EXERCISE DATA |
== Segment start ==

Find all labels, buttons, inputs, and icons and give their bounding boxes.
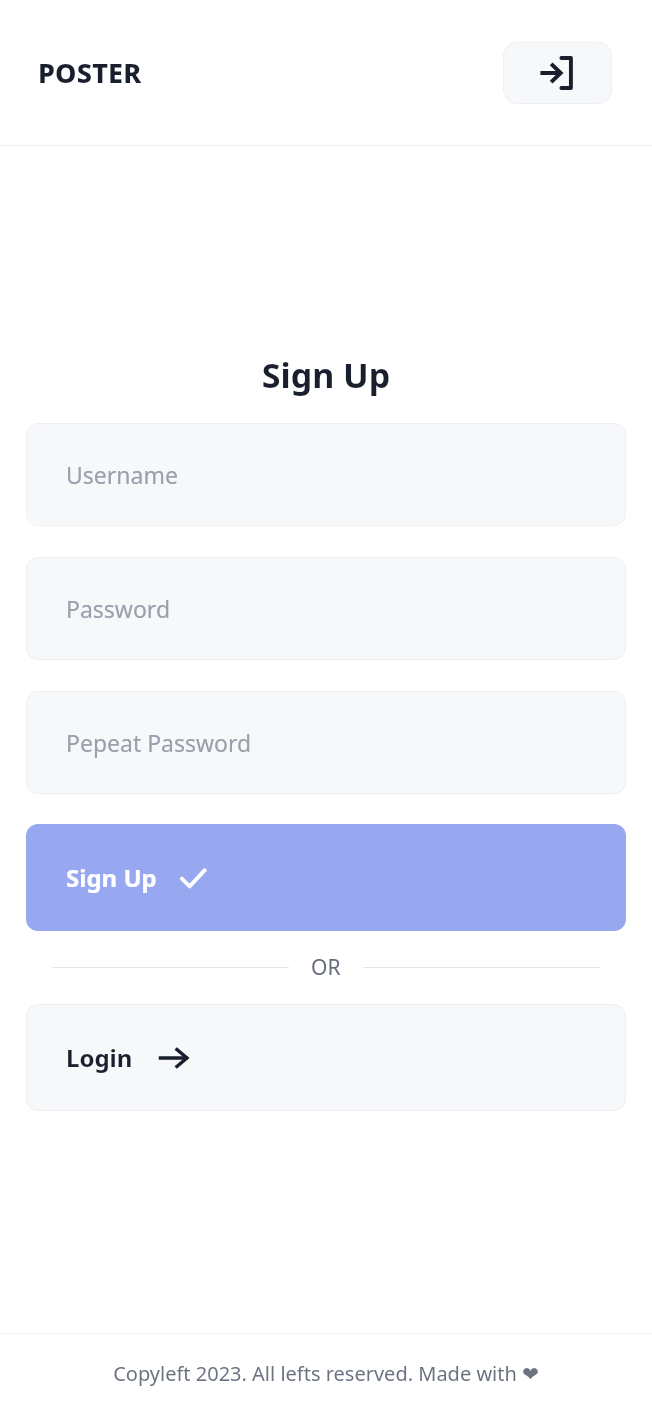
staticText: OR [311, 953, 341, 982]
staticText: POSTER [38, 54, 142, 91]
staticText: Sign Up [0, 352, 652, 398]
staticText: Pepeat Password [66, 727, 252, 758]
staticText: Login [66, 1041, 133, 1074]
button[interactable]: Username [26, 423, 626, 526]
staticText: Password [66, 593, 171, 624]
staticText: Username [66, 459, 178, 490]
button[interactable]: Password [26, 557, 626, 660]
button[interactable]: Login [26, 1004, 626, 1111]
staticText: Sign Up [66, 861, 157, 894]
button[interactable]: Sign Up [26, 824, 626, 931]
button[interactable]: Pepeat Password [26, 691, 626, 794]
button[interactable]: Login [503, 42, 612, 104]
staticText: Copyleft 2023. All lefts reserved. Made … [113, 1360, 539, 1387]
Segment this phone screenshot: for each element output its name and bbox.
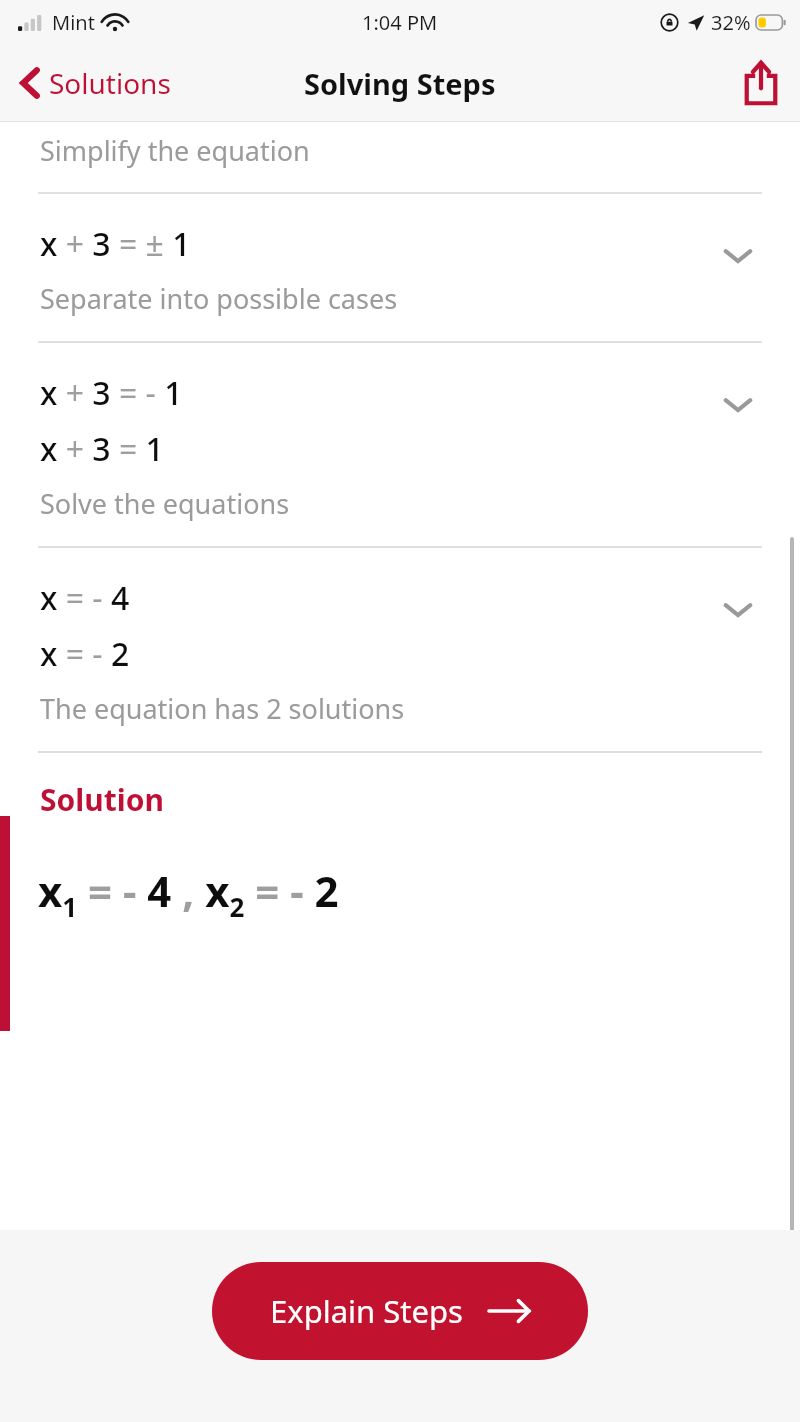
staticText: Solutions xyxy=(49,64,171,102)
staticText: x1 = - 4 , x2 = - 2 xyxy=(38,862,339,925)
staticText: Simplify the equation xyxy=(40,132,310,169)
button[interactable]: x + 3 = ± 1 xyxy=(0,194,800,341)
staticText: Solve the equations xyxy=(40,485,290,522)
staticText: Separate into possible cases xyxy=(40,280,398,317)
staticText: Mint xyxy=(52,9,95,36)
staticText: Solution xyxy=(40,779,164,820)
staticText: x + 3 = ± 1 xyxy=(40,222,191,266)
button[interactable]: Expand step xyxy=(716,234,760,278)
staticText: The equation has 2 solutions xyxy=(40,690,405,727)
staticText: x = - 4 xyxy=(40,576,130,620)
button[interactable]: x = - 4 xyxy=(0,548,800,751)
button[interactable]: Explain Steps xyxy=(212,1262,588,1360)
staticText: Solving Steps xyxy=(304,64,496,103)
staticText: x = - 2 xyxy=(40,632,130,676)
staticText: x + 3 = - 1 xyxy=(40,371,183,415)
staticText: x + 3 = 1 xyxy=(40,427,164,471)
button[interactable]: x + 3 = - 1 xyxy=(0,343,800,546)
button[interactable]: Expand step xyxy=(716,588,760,632)
staticText: Explain Steps xyxy=(270,1290,463,1332)
staticText: 1:04 PM xyxy=(362,9,438,36)
button[interactable]: Expand step xyxy=(716,383,760,427)
button[interactable]: Share xyxy=(722,49,800,117)
staticText: 32% xyxy=(711,9,751,36)
button[interactable]: Solutions xyxy=(0,56,185,110)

== Segment end ==

WHAT TO DO |
Show all lines above containing "Explain".

ANSWER TO THE EXERCISE |
button[interactable]: Explain Steps xyxy=(212,1262,588,1360)
staticText: Explain Steps xyxy=(270,1290,463,1332)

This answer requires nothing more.